Peer-led Ready adherence intervention under Social Cognitive Theory

Theoretical Concept Definition Intervention activities
Reciprocal determinism Environment can act either as a facilitator of or a barrier to a health behavior; individuals can change environments to have a positive influence on health. Create strategies together with peer to change environment. Example: seek housing assistance to move to a new location and avoid contact with drug-using friends if drug use is a barrier to adherence.
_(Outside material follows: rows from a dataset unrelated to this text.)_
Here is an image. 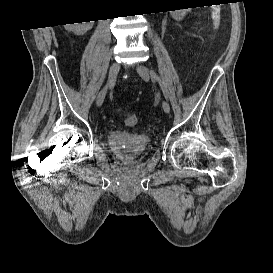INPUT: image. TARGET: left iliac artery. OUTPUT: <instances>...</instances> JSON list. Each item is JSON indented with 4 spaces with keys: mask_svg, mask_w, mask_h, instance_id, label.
Returning a JSON list of instances; mask_svg holds the SVG:
<instances>
[{
    "mask_svg": "<svg viewBox=\"0 0 273 273\" xmlns=\"http://www.w3.org/2000/svg\"><path fill=\"white\" fill-rule=\"evenodd\" d=\"M150 75H151V78L153 80H156L159 83L165 98L168 100V94H167V91L165 89V86L163 85V82L161 81L160 77L157 75V73L152 68H150Z\"/></svg>",
    "mask_w": 273,
    "mask_h": 273,
    "instance_id": "1",
    "label": "left iliac artery"
}]
</instances>
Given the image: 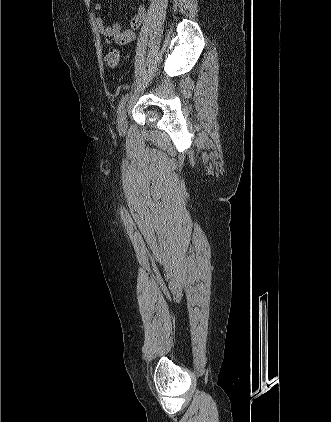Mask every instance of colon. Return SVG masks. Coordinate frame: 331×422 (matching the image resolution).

Behavioral capability Knowledge and skills to implement a desired action Peer teaches medication adherence techniques. Example: Peers teach and then patients correctly demonstrate back how to set up a pill-box with weekly medications, and set timer as a reminder to take medications.
Expectations Probability of a desired outcome from performance of behavior Peer discusses his/her own past struggles with medication adherence. Provides an understanding that others (i.e. peers) have had problems with medication adherence and have been able to become adherent.
Self-efficacy Belief in one’s ability to perform a particular action Role-play telling friends/relatives about HIV status and medications.
Observational learning Interactive knowledge transmission Peers, who are influential others, are adherent to HIV treatment and share tips on how to become/stay adherent.
Reinforcement Use or practice of desired behavior by influential others Peers discuss how they stopped drug or alcohol use and became adherent to HIV treatment.